EXERCISE DESCRIPTION
Any picture in the data below should be skipped, while every line is repeated exactly.

Entries taken from a collection:
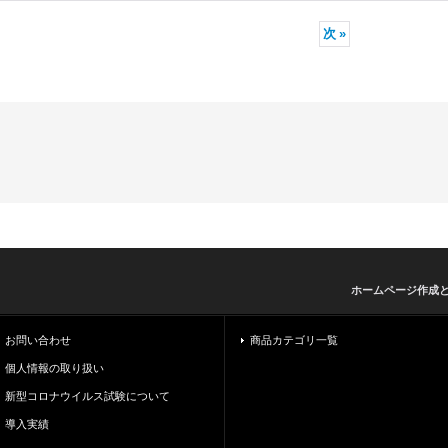
次
»
ホームページ作成
お問い合わせ
商品カテゴリ一覧
個人情報の取り扱い
新型コロナウイルス試験について
導入実績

SOLUTION BELOW
次
»
ホームページ作成
お問い合わせ
商品カテゴリ一覧
個人情報の取り扱い
新型コロナウイルス試験について
導入実績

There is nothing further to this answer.